(Task item): The records below are to be repeated exactly, and their pictures left out.

(Input material):
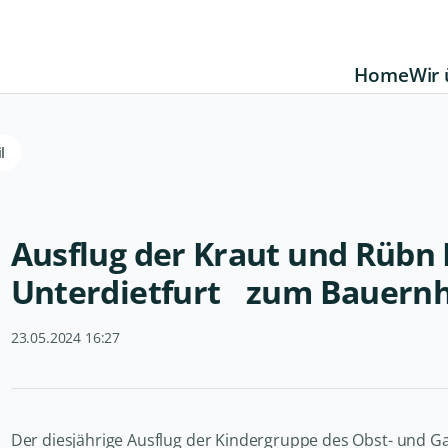
Home
Wir 
l
Ausflug der Kraut und Rübn
Unterdietfurt zum Bauern
23.05.2024 16:27
Der diesjährige Ausflug der Kindergruppe des Obst- und G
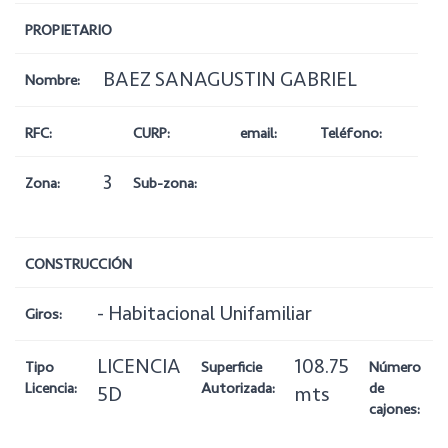
PROPIETARIO
BAEZ SANAGUSTIN GABRIEL
Nombre:
RFC:
CURP:
email:
Teléfono:
3
Zona:
Sub-zona:
CONSTRUCCIÓN
- Habitacional Unifamiliar
Giros:
LICENCIA
108.75
Tipo
Superficie
Número
Licencia:
Autorizada:
de
5D
mts
cajones:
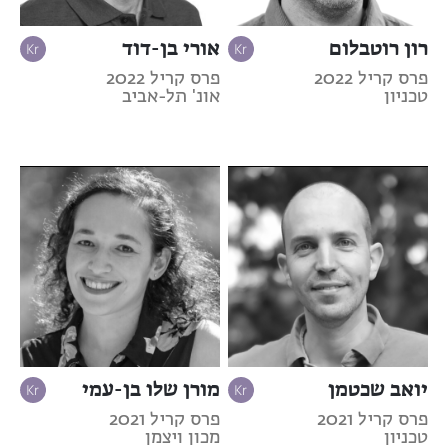
רון רוטבלום
אורי בן-דוד
פרס קריל 2022
פרס קריל 2022
טכניון
אונ' תל-אביב
יואב שכטמן
מורן שלו בן-עמי
פרס קריל 2021
פרס קריל 2021
טכניון
מכון ויצמן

(Output for this exercise):
Home
Wir 
l
Ausflug der Kraut und Rübn
Unterdietfurt zum Bauern
23.05.2024 16:27
Der diesjährige Ausflug der Kindergruppe des Obst- und G
PROPIETARIO
BAEZ SANAGUSTIN GABRIEL
Nombre:
RFC:
CURP:
email:
Teléfono:
3
Zona:
Sub-zona:
CONSTRUCCIÓN
- Habitacional Unifamiliar
Giros:
LICENCIA
108.75
Tipo
Superficie
Número
Licencia:
Autorizada:
de
5D
mts
cajones:
רון רוטבלום
אורי בן-דוד
פרס קריל 2022
פרס קריל 2022
טכניון
אונ' תל-אביב
יואב שכטמן
מורן שלו בן-עמי
פרס קריל 2021
פרס קריל 2021
טכניון
מכון ויצמן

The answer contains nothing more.